A quick stop to purchase some fresh fruit at the market, and then we were ready to board the last dala-dala toward home. Or, we thought we were ready to board that dala-dala. every seat was taken and the aisle was crowded with passengers and heavy bags of grain. Where were we to fit? We soon found standing room, only to discover that we were not the last people to board this vessel! By the time the loaded vehicle pulled away from Mafinga, I counted forty-one people I could see and estimated about twenty more that were blocked from my view. (We later counted the number of seats to see what the maximum capacity of this vehicle was supposed to

be-twenty-one.) What a ride! The being-packed-like-sardines-ness didn't really bother me so much. What bothered me is that the windows of the dala-dalas do not open. I could picture us all fainting from lack of oxygen and it taking so long to extricate us from the bus that we wouldn't be able to be revived. One of the girls, poor thing, is claustrophobic.
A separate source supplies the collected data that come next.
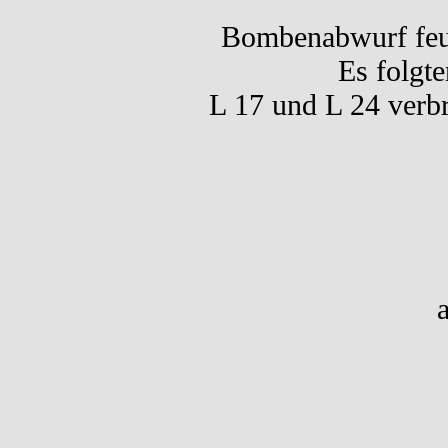
Bombenabwurf feue
Es folgte
L 17 und L 24 verb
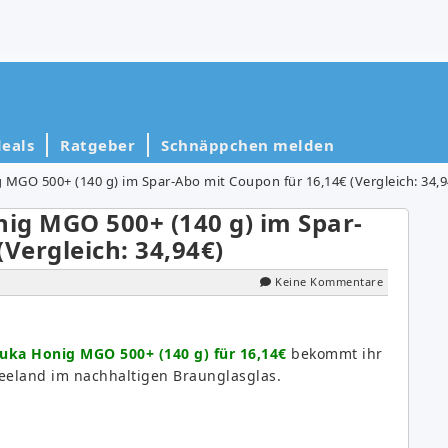
eals
Ratgeber
Schnäppchen melden
MGO 500+ (140 g) im Spar-Abo mit Coupon für 16,14€ (Vergleich: 34,9
ig MGO 500+ (140 g) im Spar-
Vergleich: 34,94€)
Keine Kommentare
ka Honig MGO 500+ (140 g) für 16,14€
bekommt ihr
eeland im nachhaltigen Braunglasglas.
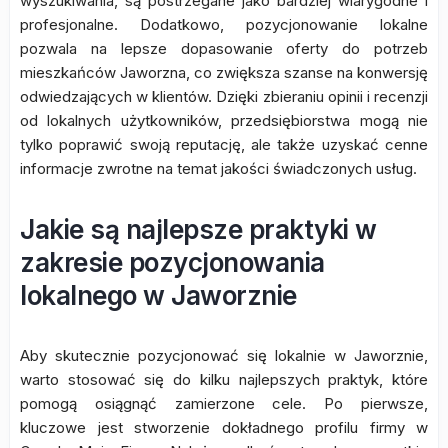
wyszukiwania, są postrzegane jako bardziej wiarygodne i
profesjonalne. Dodatkowo, pozycjonowanie lokalne
pozwala na lepsze dopasowanie oferty do potrzeb
mieszkańców Jaworzna, co zwiększa szanse na konwersję
odwiedzających w klientów. Dzięki zbieraniu opinii i recenzji
od lokalnych użytkowników, przedsiębiorstwa mogą nie
tylko poprawić swoją reputację, ale także uzyskać cenne
informacje zwrotne na temat jakości świadczonych usług.
Jakie są najlepsze praktyki w
zakresie pozycjonowania
lokalnego w Jaworznie
Aby skutecznie pozycjonować się lokalnie w Jaworznie,
warto stosować się do kilku najlepszych praktyk, które
pomogą osiągnąć zamierzone cele. Po pierwsze,
kluczowe jest stworzenie dokładnego profilu firmy w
I don't know how she survived. People were sitting and standing on one another, belongings and purchases squeezed in any nook and cranny that a part of a person was not occupying. Because the floor of the aisle was packed with sacks of grain, I could not even stand upright, but had to bend my head to keep it from smacking the roof when we would hit a pothole. We travelled at the speed of a snail. It's a wonder the dala-dala could even move with that heavy of a load! Anytime we stopped, we prayed that no one else would be getting on, but someone getting off was almost as great an ordeal...
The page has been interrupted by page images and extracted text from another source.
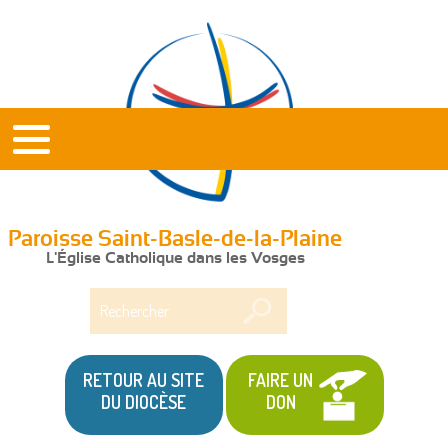
Paroisse Saint-Basle-de-la-Plaine
L'Église Catholique dans les Vosges
Rechercher
RETOUR AU SITE
FAIRE UN
DU DIOCÈSE
DON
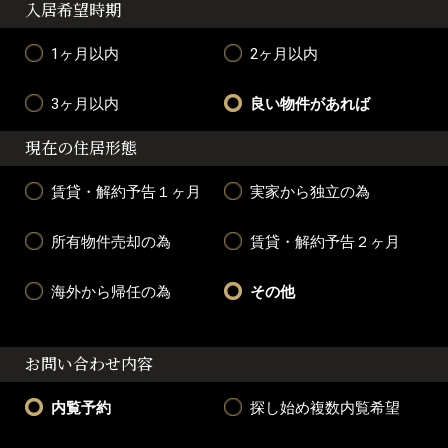
入居希望時期
1ヶ月以内
2ヶ月以内
3ヶ月以内
良い物件があれば
現在の住居形態
賃貸・解約予告１ヶ月
実家から独立の為
所有物件売却の為
賃貸・解約予告２ヶ月
海外から帰任の為
その他
お問い合わせ内容
内覧予約
探し始め複数内覧希望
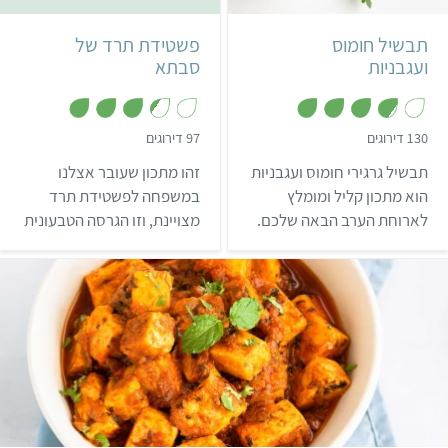
4 מנות
ישראלי
תבנית גדולה
תבשיל חומוס
פשטידת תרד של
דרום אמריקאי
ועגבניות
סבתא
,
,
130 דירוגים
97 דירוגים
3
3
.
.
תבשיל גרגירי חומוס ועגבניות
זהו מתכון שעובר אצלנו
4
8
מ
מ
הוא מתכון קליל ומומלץ
במשפחה לפשטידת תרד
ת
ת
לארוחת הערב הבאה שלכם.
מצויינת, וזו הגרסה הטבעונית
ו
ו
ך
ך
תבשיל חומוס הוא קל ומהיר
למתכון המקורי של סבתא.
5
5
להכנה כמו שקשוקה, והוא
השילוב של הבצק והמילוי
מנחם, מזין ובריא.
פשוט נהדר ויוצר פשטידה
טעימה ומשביעה שמתאימה
לכל ארוחה!
קל
שעה ו-35 דקות
4 מנות
הודי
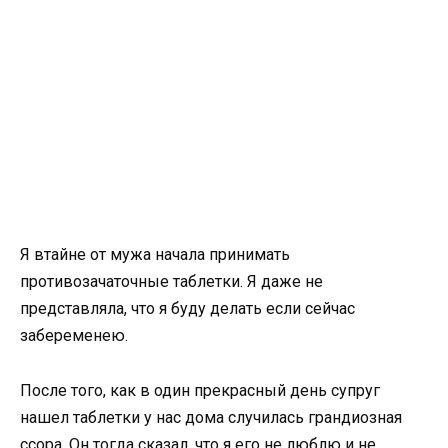
Я втайне от мужа начала принимать
противозачаточные таблетки. Я даже не
представляла, что я буду делать если сейчас
забеременею.
После того, как в один прекрасный день супруг
нашел таблетки у нас дома случилась грандиозная
ссора. Он тогда сказал, что я его не люблю и не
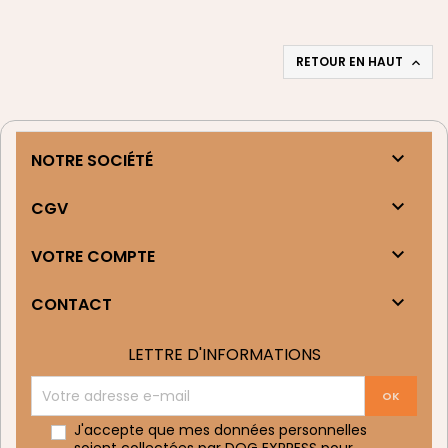
RETOUR EN HAUT


NOTRE SOCIÉTÉ

CGV

VOTRE COMPTE

CONTACT
LETTRE D'INFORMATIONS
J'accepte que mes données personnelles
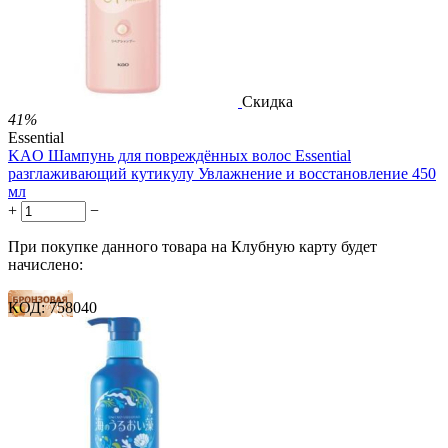
3.51
Р
за 1.00 мл

В корзину

Скидка
41%
Essential
KAO Шампунь для повреждённых волос Essential
разглаживающий кутикулу Увлажнение и восстановление 450
мл
+
−
При покупке данного товара на Клубную карту будет
начислено:
КОД:
758040
8 баллов
12 баллов
20 баллов
2 499.00
Р
1 486.00
Р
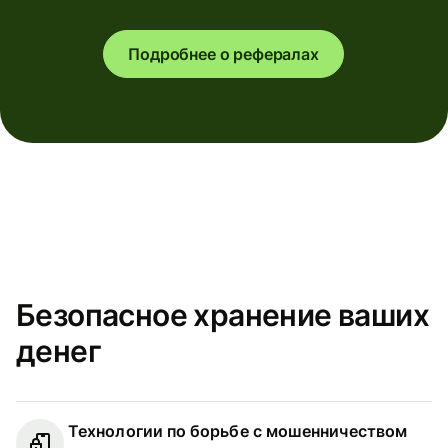
Подробнее о рефералах
Безопасное хранение ваших
денег
Технологии по борьбе с мошенничеством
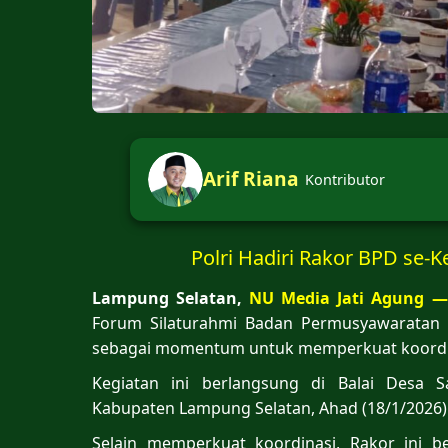
Arif Riana
Kontributor
Polri Hadiri Rakor BPD se-
Lampung Selatan,
NU Media Jati Agung —
Forum Silaturahmi Badan Permusyawaratan 
sebagai momentum untuk memperkuat koordinas
Kegiatan ini berlangsung di Balai Desa 
Kabupaten Lampung Selatan, Ahad (18/1/2026)
Selain memperkuat koordinasi, Rakor ini b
In order for someone to move through the bus to one of two doors, he or she must step on, over, or around about twenty other people. Then, if that person owned any large packages, those must also be found and passed from person-to-person until all that belonged to that person was safely off the bus. And so the story went for I-don't-know-how-many-hours! Once some seats had been vacated, I was able to actually sit down for a while. The air seemed a little more breathe-able, that few inches lower. I sat next to a lady and her baby. That made the time pass more quickly, as I was able to talk with and befriend them. Upon reaching the village of Matanana, everyone and everything was finally off the bus-except for us and our belongings.


Matanana is the closest village to Kibidula, and is usually the last stop of the bus, but we really hoped we wouldn't have to get off there and walk the two hours back to our house. Because there were six of us girls and another lady (Mama Temboh) who were going back to Kibidula, the driver agreed to drive us the remaining distance for 500 Tsh apiece. Certainly! I was more than willing to pay thirty cents and not have to walk two hours in the dark without a flashlight! I've never been more excited to be back to our house.


We were absolutely exhausted, hungry, and travel-worn. Upon entering the house, I discovered that some little angels had visited while I was gone and had left me some beautiful bouquets of flowers and a crayon-drawn poster that read "Happy Birthday Ashley!" I was so surprisedly-delighted. And so ended the first of my birth-days.